ACTIVITY » Your answer should be the lines of the listing that contain the word "récupérer".

SOURCE MATERIAL »
Content starts

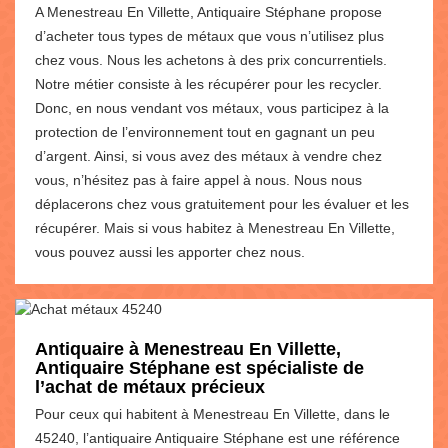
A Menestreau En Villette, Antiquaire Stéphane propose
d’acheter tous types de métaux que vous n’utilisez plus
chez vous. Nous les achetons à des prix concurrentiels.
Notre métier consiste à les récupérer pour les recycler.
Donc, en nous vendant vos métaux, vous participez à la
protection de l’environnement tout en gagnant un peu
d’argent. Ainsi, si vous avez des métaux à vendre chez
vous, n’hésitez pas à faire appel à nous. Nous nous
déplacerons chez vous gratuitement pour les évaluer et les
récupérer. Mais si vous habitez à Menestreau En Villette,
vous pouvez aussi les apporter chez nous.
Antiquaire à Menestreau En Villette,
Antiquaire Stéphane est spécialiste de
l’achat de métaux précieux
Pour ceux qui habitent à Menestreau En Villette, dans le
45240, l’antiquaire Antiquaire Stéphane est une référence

Content ends
Content starts

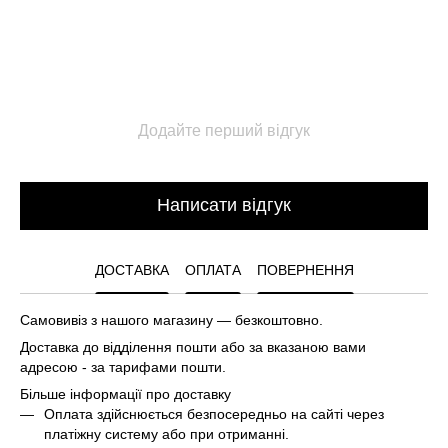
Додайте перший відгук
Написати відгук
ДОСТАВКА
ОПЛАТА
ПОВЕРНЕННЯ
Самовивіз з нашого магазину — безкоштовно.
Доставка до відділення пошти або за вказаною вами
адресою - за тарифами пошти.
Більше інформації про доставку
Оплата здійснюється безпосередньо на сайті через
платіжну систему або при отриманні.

Content ends
Content starts

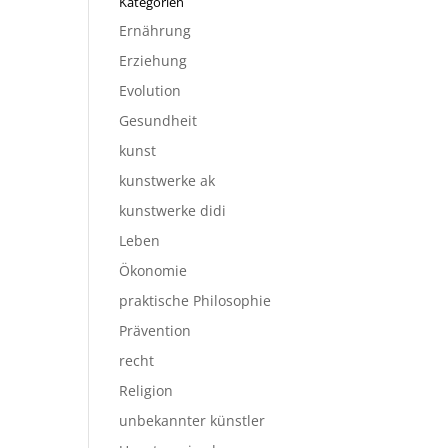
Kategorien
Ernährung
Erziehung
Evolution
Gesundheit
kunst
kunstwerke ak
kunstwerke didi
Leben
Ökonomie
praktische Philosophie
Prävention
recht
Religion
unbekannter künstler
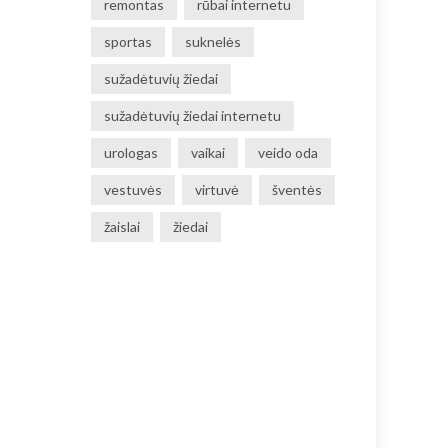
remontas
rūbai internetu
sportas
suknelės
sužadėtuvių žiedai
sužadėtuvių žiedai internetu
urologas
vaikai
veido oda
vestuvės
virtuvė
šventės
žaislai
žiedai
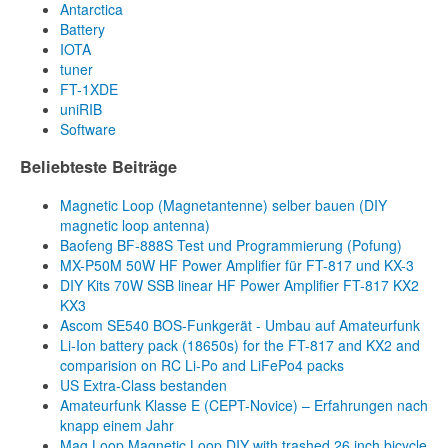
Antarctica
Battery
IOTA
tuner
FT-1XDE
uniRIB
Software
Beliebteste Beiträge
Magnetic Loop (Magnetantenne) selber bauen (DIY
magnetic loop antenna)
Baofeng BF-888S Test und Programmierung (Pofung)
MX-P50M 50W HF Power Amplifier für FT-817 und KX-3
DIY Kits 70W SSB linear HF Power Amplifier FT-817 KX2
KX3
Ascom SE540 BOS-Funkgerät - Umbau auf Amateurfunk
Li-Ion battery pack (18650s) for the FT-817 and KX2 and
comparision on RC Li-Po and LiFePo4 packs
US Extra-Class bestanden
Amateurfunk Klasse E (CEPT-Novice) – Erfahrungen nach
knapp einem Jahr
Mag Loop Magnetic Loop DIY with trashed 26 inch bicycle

Content ends

ANSWER BOX »
Notre métier consiste à les récupérer pour les recycler.
récupérer. Mais si vous habitez à Menestreau En Villette,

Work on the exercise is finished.